↓↓↓

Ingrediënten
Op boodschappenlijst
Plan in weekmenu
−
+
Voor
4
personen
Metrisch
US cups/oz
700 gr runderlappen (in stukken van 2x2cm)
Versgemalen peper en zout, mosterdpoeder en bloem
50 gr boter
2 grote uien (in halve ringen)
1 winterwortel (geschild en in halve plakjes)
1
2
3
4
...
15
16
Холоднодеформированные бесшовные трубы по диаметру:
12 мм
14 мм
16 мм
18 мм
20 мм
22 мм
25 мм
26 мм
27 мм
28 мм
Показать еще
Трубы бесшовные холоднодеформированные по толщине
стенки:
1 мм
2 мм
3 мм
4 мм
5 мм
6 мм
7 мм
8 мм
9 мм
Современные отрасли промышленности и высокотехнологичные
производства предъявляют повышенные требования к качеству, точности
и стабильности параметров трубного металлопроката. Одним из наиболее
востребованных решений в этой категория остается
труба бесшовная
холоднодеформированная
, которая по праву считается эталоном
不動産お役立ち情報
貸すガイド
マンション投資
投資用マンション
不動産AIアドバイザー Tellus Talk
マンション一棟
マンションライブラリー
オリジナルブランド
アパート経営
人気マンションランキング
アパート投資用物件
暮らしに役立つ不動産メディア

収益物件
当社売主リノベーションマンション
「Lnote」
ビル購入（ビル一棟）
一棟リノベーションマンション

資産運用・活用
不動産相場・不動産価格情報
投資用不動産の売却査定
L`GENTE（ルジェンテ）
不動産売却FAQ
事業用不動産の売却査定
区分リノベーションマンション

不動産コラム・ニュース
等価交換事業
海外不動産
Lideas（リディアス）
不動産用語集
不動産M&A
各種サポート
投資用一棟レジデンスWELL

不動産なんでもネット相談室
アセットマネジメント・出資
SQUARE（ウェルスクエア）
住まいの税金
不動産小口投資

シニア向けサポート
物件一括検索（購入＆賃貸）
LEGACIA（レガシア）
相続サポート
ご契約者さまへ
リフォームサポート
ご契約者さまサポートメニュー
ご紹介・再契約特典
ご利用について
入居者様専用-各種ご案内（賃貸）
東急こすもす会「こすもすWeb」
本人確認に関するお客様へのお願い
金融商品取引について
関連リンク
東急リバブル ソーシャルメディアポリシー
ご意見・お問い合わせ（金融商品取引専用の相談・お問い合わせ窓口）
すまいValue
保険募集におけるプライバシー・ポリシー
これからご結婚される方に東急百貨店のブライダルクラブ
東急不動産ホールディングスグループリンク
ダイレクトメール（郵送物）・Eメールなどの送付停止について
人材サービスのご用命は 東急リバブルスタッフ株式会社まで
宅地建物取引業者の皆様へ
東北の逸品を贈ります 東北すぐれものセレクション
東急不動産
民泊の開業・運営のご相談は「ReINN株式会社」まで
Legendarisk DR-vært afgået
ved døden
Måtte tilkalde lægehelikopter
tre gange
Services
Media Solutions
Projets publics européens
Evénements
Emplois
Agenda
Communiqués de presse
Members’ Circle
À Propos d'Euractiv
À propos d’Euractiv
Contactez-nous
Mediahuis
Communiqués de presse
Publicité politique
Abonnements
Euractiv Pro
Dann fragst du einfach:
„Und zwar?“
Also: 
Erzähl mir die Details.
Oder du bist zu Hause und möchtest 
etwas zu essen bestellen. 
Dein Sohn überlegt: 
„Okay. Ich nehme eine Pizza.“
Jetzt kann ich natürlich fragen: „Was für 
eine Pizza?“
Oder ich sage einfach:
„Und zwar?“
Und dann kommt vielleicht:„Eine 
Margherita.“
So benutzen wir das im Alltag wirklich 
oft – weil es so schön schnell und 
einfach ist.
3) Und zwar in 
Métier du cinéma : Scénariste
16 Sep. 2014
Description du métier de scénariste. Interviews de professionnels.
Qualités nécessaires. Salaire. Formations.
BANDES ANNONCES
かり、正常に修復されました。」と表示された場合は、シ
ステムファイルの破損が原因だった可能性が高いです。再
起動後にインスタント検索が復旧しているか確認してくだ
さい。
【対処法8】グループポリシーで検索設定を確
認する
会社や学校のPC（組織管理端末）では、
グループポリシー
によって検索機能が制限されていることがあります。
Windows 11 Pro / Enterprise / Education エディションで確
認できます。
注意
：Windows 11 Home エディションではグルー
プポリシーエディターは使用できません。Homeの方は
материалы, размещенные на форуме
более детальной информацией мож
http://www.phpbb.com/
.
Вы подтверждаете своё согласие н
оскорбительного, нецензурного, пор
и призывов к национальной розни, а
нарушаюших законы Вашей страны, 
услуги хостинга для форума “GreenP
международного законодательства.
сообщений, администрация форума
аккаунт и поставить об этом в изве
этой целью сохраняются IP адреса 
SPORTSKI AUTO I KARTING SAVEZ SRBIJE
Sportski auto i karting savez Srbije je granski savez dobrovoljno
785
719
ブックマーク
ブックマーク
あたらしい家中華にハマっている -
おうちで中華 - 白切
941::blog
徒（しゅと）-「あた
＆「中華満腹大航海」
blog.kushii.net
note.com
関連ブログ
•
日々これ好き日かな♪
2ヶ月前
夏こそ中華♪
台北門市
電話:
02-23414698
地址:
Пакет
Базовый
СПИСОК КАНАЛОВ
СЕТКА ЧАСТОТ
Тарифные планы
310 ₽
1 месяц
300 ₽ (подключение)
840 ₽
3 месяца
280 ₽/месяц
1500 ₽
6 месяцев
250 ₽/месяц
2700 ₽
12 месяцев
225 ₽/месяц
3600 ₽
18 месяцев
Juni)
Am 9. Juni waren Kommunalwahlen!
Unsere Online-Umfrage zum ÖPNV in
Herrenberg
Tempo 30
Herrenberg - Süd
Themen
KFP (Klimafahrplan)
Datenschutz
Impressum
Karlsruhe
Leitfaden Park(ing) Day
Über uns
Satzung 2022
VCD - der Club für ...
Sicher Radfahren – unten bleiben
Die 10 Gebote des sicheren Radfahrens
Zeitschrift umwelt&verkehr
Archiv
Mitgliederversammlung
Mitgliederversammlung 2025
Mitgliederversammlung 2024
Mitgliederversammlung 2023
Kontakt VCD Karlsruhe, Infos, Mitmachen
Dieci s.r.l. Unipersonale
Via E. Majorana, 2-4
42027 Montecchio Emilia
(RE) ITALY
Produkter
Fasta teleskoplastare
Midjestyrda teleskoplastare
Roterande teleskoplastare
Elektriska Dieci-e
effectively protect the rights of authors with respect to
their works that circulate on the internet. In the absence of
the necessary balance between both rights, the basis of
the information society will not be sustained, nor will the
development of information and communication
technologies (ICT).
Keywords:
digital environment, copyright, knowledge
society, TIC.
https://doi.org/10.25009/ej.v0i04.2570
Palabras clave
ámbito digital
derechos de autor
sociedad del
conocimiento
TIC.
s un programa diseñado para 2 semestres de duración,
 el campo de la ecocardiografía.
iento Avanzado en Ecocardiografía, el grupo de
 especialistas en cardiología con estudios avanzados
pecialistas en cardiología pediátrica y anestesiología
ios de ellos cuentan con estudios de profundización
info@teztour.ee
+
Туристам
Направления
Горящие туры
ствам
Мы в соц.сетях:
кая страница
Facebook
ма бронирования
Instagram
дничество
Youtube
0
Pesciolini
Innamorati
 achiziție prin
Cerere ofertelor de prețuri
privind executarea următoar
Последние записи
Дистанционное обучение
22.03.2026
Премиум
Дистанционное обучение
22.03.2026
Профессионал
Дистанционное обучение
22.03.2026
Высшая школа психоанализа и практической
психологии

↑↑↑

ACTION ITEM –
From the listing above, return each line with the word "Juni".

SOLUTION FOR THIS EXERCISE –
Juni)
Am 9. Juni waren Kommunalwahlen!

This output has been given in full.